Find the line containing "الوصف الوظيفي للمدير", then print it and each following line through the end of the records, exactly and with nothing added; leave out any pictures.

--*--

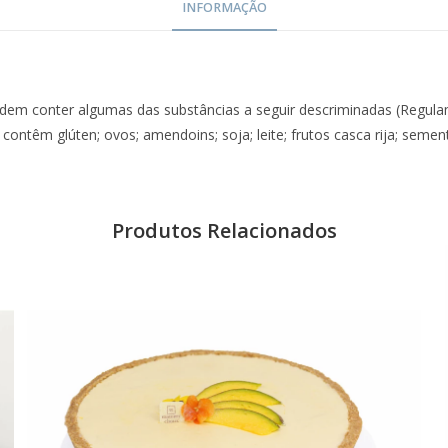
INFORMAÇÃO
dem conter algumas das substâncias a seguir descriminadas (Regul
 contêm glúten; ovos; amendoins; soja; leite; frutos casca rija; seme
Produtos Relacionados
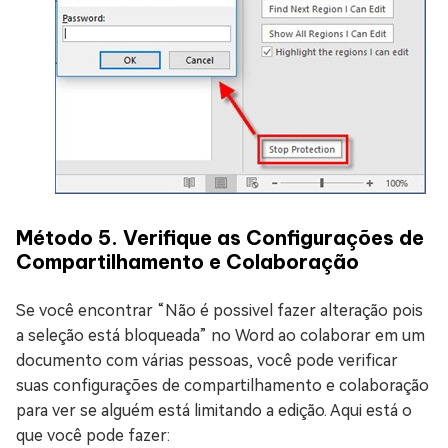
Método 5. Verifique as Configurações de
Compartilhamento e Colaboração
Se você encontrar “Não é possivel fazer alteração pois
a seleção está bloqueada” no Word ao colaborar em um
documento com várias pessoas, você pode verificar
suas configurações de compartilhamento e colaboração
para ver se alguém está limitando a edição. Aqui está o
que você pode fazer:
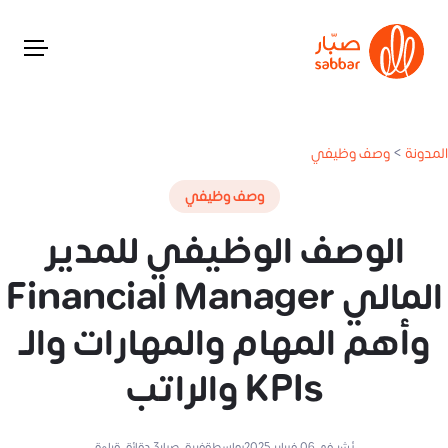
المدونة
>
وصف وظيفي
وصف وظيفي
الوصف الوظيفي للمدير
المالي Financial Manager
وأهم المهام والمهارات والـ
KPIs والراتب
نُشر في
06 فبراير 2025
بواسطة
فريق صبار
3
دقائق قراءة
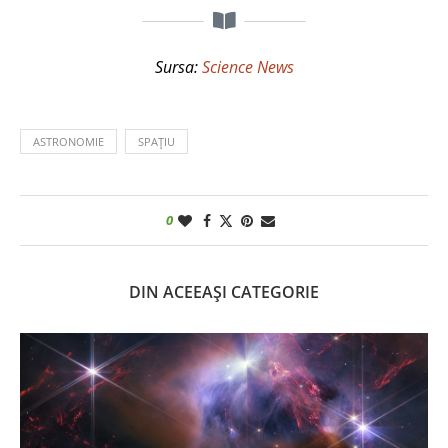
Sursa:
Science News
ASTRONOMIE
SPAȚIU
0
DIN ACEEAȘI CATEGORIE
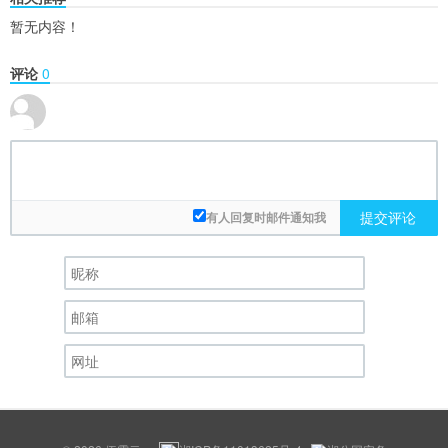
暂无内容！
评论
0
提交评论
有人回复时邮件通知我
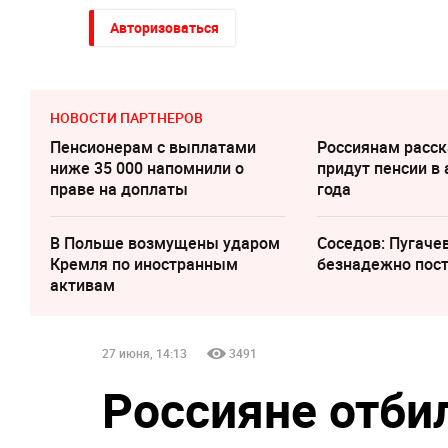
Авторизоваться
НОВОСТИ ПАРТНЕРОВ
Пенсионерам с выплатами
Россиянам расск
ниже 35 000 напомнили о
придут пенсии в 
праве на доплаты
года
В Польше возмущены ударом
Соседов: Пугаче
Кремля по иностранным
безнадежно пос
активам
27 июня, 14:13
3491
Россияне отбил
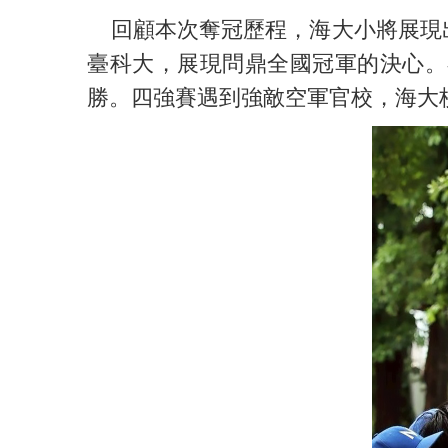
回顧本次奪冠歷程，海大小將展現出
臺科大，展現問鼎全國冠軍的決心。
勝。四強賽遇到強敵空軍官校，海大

--*--

▶ [Problem solution]:
الوصف الوظيفي للمدير
المالي Financial Manager
وأهم المهام والمهارات والـ
KPIs والراتب
نُشر في
06 فبراير 2025
بواسطة
فريق صبار
3
دقائق قراءة
Sursa:
Science News
ASTRONOMIE
SPAȚIU
0
DIN ACEEAȘI CATEGORIE
暂无内容！
评论
0
提交评论
有人回复时邮件通知我
Авторизоваться
НОВОСТИ ПАРТНЕРОВ
Пенсионерам с выплатами
Россиянам расск
ниже 35 000 напомнили о
придут пенсии в 
праве на доплаты
года
В Польше возмущены ударом
Соседов: Пугаче
Кремля по иностранным
безнадежно пос
активам
27 июня, 14:13
3491
Россияне отбил
回顧本次奪冠歷程，海大小將展現出
臺科大，展現問鼎全國冠軍的決心。
勝。四強賽遇到強敵空軍官校，海大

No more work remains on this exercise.